Frequent high minimum average utility sequence mining with constraints in dynamic databases using efficient pruning strategies

摘要

High utility sequence mining is a popular data mining task, which aims at finding sequences having a high utility (importance) in a quantitative sequence database. Though it has several applications, state-of-the-art algorithms have one or more of the following limitations: (1) they rely on a utility function that tends to be biased toward finding long patterns, (2) some algorithms do take pattern length into account using an average-utility function but they adopt an optimistic perspective that can be risky or misleading for some applications, (3) they do not let the user specify additional constraints on patterns to be found. To address these three limitations, this paper defines a novel task of mining frequent high minimum average-utility sequences (FHAUS) with constraints in a quantitative sequence database. This task has the following benefits. First, it uses the average-utility au function based on the minimum utility, which takes the length of a pattern into account to calculate its utility. This helps finding short patterns missed by traditional algorithms and it is based on more safe pessimistic utility calculations.
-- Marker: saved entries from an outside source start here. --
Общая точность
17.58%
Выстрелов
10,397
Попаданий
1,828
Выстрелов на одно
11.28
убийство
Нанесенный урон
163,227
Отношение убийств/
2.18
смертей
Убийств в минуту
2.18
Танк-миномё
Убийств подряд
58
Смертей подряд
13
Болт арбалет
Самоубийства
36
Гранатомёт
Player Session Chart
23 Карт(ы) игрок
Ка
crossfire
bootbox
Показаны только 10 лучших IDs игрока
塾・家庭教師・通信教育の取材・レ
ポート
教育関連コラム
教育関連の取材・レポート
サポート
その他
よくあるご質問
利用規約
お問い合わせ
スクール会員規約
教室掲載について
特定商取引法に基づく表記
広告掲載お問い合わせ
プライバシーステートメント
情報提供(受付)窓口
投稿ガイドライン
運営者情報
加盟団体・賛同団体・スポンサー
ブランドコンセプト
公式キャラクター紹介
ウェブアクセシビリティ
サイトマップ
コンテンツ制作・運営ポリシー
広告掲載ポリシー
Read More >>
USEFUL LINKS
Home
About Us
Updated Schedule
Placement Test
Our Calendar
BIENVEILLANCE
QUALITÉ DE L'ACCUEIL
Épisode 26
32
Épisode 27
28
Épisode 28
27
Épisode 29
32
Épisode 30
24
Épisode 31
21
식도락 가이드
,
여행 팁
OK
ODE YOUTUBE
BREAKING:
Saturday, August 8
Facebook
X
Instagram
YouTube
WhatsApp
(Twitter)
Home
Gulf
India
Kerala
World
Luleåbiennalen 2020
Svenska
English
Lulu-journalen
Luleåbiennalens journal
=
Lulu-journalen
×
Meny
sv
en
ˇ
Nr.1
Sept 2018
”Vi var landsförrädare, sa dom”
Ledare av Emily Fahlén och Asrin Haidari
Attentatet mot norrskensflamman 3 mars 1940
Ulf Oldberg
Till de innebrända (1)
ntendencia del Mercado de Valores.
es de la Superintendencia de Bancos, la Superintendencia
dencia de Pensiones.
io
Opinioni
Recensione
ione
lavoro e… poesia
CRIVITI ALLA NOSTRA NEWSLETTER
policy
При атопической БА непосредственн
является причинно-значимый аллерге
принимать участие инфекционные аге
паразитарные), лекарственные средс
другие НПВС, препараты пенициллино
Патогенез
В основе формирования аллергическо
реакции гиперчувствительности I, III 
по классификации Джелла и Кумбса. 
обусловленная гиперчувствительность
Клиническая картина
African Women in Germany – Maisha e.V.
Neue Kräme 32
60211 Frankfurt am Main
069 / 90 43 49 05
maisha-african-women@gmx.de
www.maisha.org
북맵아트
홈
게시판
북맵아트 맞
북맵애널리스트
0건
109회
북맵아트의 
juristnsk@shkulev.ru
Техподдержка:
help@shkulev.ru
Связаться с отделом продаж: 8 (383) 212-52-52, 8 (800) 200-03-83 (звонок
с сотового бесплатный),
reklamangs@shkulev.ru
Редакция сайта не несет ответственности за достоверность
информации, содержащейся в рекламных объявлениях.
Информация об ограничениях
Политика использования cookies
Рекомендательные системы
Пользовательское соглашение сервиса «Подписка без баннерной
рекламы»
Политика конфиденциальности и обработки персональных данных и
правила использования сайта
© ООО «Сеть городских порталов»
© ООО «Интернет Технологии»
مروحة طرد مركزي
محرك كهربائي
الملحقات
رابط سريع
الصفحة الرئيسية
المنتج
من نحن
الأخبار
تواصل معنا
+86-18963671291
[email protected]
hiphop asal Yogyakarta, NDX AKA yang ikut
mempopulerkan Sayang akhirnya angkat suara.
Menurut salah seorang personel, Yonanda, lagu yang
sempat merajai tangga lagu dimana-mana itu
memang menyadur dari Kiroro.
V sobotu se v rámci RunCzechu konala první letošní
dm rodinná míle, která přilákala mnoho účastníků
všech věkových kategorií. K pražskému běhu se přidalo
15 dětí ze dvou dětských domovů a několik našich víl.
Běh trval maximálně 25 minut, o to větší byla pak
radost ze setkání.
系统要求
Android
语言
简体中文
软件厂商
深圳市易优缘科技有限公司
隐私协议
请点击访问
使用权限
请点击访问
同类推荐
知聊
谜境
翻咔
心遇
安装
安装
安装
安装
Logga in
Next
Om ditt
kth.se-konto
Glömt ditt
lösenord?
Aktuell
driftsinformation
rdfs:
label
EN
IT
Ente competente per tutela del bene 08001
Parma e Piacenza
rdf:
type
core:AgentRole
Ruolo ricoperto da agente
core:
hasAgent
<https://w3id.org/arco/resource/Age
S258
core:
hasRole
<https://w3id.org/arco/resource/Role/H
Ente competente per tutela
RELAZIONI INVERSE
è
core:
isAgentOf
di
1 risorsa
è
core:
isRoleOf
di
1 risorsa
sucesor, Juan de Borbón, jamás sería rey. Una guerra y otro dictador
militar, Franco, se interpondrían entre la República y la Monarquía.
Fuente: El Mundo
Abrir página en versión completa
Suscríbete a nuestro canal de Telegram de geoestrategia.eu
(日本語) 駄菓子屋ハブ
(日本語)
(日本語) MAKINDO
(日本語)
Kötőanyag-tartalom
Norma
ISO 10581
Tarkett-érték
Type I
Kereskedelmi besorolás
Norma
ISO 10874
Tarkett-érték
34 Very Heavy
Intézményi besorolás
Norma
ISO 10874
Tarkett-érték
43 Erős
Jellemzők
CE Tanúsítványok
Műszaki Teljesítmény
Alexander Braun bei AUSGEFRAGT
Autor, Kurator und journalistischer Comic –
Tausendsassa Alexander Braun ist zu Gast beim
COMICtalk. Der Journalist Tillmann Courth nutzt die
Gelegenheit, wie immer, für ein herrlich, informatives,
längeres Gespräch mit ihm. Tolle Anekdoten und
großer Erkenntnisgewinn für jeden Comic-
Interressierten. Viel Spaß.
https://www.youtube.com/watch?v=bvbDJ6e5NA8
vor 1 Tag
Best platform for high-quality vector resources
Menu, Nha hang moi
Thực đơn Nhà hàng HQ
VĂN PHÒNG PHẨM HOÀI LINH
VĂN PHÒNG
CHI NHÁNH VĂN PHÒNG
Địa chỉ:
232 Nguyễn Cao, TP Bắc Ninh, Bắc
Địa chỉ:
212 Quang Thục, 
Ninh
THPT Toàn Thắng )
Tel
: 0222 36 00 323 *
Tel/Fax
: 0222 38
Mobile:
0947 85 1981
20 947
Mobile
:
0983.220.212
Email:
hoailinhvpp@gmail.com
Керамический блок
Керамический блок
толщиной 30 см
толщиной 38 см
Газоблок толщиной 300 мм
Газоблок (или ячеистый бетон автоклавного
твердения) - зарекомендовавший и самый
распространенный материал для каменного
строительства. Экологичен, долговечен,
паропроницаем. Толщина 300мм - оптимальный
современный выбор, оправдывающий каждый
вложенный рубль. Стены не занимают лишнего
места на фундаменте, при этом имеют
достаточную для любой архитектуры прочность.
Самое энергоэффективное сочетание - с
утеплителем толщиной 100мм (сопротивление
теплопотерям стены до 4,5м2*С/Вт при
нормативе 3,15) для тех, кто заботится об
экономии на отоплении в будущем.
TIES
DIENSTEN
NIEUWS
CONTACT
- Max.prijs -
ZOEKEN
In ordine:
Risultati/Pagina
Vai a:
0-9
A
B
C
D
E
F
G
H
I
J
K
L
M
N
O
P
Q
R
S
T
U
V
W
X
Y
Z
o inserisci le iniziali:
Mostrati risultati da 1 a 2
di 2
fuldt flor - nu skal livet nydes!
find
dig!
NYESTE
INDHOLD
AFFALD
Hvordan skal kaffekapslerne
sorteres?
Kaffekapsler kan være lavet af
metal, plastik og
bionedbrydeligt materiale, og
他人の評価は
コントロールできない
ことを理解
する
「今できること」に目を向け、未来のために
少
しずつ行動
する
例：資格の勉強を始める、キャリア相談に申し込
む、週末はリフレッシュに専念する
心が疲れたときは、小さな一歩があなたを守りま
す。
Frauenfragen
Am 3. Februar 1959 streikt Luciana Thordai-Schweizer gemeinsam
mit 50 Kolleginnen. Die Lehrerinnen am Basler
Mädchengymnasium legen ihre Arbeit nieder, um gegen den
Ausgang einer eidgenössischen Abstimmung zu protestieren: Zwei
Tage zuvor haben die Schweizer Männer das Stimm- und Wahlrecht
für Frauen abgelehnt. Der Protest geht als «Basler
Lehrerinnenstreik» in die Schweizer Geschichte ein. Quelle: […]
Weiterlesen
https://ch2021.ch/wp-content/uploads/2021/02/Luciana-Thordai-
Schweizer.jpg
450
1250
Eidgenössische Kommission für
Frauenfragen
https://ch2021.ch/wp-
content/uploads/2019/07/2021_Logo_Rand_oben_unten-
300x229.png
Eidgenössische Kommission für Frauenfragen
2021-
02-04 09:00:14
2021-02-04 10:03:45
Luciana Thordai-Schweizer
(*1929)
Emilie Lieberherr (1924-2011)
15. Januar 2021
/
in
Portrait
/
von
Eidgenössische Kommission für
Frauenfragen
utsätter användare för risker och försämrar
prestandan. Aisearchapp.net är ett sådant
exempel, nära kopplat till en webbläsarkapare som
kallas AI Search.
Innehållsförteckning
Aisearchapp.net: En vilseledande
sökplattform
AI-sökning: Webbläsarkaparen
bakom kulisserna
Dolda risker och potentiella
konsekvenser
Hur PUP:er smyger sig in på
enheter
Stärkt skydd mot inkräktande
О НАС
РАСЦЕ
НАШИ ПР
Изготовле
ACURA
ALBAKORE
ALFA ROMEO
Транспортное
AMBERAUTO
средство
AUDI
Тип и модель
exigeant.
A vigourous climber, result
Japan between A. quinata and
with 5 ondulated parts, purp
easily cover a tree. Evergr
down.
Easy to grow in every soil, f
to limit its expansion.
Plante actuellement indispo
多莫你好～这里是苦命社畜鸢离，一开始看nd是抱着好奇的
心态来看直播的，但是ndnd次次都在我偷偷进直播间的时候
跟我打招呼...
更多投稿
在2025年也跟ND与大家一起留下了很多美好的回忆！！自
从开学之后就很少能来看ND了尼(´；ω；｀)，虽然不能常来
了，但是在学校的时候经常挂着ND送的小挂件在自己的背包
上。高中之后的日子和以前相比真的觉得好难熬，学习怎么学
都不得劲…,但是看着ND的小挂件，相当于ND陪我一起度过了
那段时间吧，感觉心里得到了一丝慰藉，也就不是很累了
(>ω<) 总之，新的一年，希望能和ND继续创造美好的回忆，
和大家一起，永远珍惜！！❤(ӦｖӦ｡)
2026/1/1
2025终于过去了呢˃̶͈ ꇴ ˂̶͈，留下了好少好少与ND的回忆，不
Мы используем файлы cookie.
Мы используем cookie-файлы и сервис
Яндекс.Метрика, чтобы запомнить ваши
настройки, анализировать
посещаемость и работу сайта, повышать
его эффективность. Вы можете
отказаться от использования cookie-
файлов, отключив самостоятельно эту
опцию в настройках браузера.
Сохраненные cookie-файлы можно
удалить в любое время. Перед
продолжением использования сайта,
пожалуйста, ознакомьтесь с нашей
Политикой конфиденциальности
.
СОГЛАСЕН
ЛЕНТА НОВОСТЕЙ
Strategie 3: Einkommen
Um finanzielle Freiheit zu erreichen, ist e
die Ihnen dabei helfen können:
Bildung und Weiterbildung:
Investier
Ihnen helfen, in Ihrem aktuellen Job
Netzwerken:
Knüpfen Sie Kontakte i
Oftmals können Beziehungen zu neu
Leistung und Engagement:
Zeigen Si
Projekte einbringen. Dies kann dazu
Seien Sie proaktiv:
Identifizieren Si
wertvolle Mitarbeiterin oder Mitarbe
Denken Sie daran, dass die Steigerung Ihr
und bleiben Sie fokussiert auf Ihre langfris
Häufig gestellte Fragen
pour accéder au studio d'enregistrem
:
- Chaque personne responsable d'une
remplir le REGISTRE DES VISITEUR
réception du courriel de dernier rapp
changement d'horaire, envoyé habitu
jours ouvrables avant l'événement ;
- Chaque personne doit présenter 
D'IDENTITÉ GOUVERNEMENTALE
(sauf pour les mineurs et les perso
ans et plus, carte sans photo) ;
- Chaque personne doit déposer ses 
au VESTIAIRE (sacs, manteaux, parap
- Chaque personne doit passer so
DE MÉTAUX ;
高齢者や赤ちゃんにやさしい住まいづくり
Second, the user can specify a set of monotonic and anti-monotonic constraints C on patterns to filter irrelevant patterns and improve the performance of the mining process. To efficiently find all FHAUSs with constraints, this paper first proposes some novel upper bounds (UBs) and weak upper bounds (WUBs) on the average-utility, which satisfy downward-closure (DC) properties or DC-like properties. Then, to effectively reduce the search space, the paper designs novel width pruning, depth pruning, reducing, and tightening strategies based on the proposed bounds. These proposed novel theoretical results are integrated into an algorithm named C-FHAUSPM (Constrained Frequent High minimum Average-Utility Sequential Pattern Mining) for efficiently discovering all FHAUSs with constraints. Results from extensive experiments on both real-life and synthetic quantitative sequence databases show that C-FHAUSPM is highly efficient in terms of runtime and memory usage.